Depuis la levée en 2003 de l’embargo imposé par les Nations unies, la Libye est
un vaste chantier. Au propre, parce qu’il s’y construit, à tout bout de champ et
aux quatre coins du pays, logements, ponts, ports, aéroports, autoroutes, etc. ;
et au figuré, car il n’y a presque pas de domaine qui ne soit le théâtre d’une
refonte plus ou moins profonde. Dans le champ économique, c’est à une véritable
révolution –contre-révolution, diront certains- qu’on voit se dérouler depuis
plusieurs années et s’accélérer au fil du temps.
Jadis «temple» de la «Troisième théorie» chère à Moammar Gaddafi au temps où il
voulait tenir son pays à égale distance du communisme et du capitalisme qu’il
dénonçait, la Libye est-elle en train d’en sortir sans le crier sur les toits?

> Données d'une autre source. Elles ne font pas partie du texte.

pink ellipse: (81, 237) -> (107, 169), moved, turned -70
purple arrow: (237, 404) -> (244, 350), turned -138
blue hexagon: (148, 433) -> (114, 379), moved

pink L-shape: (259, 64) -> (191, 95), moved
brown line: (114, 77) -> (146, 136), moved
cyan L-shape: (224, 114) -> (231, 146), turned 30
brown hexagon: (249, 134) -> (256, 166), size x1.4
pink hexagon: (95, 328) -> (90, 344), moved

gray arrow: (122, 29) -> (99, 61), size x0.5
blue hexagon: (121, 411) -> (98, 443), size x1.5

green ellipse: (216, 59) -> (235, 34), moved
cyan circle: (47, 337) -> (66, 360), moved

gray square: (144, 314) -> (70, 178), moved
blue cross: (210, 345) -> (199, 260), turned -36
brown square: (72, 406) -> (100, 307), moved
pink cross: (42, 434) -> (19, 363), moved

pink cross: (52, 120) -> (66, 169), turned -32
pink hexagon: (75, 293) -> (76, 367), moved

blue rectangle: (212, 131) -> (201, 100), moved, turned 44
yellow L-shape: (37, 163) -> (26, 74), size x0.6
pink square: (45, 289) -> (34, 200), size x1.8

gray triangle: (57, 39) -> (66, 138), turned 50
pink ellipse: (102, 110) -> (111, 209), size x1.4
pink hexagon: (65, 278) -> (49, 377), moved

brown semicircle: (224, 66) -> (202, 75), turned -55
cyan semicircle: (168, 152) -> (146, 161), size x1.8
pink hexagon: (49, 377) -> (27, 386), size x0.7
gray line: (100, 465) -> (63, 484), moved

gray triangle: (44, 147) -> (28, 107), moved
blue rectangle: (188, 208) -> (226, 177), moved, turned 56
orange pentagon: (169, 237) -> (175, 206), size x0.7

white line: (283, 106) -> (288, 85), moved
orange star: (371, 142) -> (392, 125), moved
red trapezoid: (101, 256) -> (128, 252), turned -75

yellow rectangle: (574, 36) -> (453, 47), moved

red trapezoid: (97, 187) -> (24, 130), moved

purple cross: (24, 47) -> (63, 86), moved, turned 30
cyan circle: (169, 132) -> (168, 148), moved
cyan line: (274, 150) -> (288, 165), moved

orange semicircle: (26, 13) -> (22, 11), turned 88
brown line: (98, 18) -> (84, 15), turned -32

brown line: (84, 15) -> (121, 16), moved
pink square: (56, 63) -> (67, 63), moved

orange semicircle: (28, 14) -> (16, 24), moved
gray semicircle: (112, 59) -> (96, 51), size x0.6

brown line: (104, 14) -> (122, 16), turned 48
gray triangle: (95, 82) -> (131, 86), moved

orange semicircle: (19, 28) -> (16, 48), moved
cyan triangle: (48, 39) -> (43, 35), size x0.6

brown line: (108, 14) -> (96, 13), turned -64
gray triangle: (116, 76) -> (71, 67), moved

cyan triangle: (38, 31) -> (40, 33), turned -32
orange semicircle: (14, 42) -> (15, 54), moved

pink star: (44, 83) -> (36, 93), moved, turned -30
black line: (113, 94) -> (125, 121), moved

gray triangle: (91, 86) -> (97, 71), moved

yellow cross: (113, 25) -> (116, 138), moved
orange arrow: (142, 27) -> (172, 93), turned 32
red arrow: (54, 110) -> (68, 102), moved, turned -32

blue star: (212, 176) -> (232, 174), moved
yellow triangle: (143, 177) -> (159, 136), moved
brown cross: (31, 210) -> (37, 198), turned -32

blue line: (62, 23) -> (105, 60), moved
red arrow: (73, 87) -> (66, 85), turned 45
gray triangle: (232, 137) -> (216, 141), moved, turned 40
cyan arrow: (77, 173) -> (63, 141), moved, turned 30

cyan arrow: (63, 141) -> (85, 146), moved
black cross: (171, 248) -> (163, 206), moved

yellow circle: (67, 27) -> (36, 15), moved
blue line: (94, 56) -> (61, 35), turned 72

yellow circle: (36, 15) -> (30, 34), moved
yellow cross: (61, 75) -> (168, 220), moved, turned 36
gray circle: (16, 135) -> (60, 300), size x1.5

En tout cas, certains choix, décisions, et réformes ne figurent pas dans le
célèbre «Livre Vert» du leader libyen. Comme la restauration en cours du
salariat, alors que cette «Bible» du «régime des masses» (Jamahiriya) veut qu’il
y ait «des associés et non des salariés». Jusque-là jugée inconcevable,
puisqu’elle touche à l’un des fondements essentiels de la théorie de «la
Troisième voie», cette réforme donne la mesure de la détermination des autorités
libyennes à transformer très profondément le système en place. Mais si
importante et essentielle soit-elle, cette réforme n’est pas la seule à avoir
été mise en œuvre ou à être en préparation. Il n’y a pratiquement aucun aspect
de la vie économique et sociale, en particulier -car, pour l’instant, il n’est
pas encore question de toucher à l’organisation politique du pays- n’échappe à
cette dynamique réformatrice.
L’objectif clamé haut et fort par les autorités étant de donner au pays les
moyens de ne plus être à la merci des ressources naturelles, et du pétrole en
particulier, donc de lancer de nouvelles activités et/ou de faire en sortie que
les secteurs déjà existants fassent leur mise à niveau, tout est fait pour
donner aux Libyens le goût, les compétences nécessaires et l’environnement
favorable requis pour cela.
Cette montée en puissance du secteur privé en Libye figure d’ailleurs en tête
des priorités d’Ali Haouij, secrétaire du Comité Populaire Général (autrement
dit ministère) de l’Industrie, de l’Economie et du Commerce. Coordonnant son
action avec celles des chambres de commerce, cet ancien patron de la
LAFICO (Libyan
Arab Foreign Investment Company), fait tout pour donner à ses concitoyens
l’envie de l’entrepreneuriat, faciliter la tâche de ceux qui décident de sauter
le pas –comme d’accorder en huit heures l’autorisation d’exercer une activité
économique-, d’essayer de trouver des solutions au problème des usines –et elles
sont nombreuses- à l’arrêt, et de suivre de près la mise en œuvre du programme
de développement industriel, etc.
Mais le gouvernement libyen ne semble pas reculer même devant les tâches et les
décisions les plus difficiles à faire accepter par les Libyens, donc à mettre en
œuvre. Comme celle de réduire le nombre de fonctionnaires.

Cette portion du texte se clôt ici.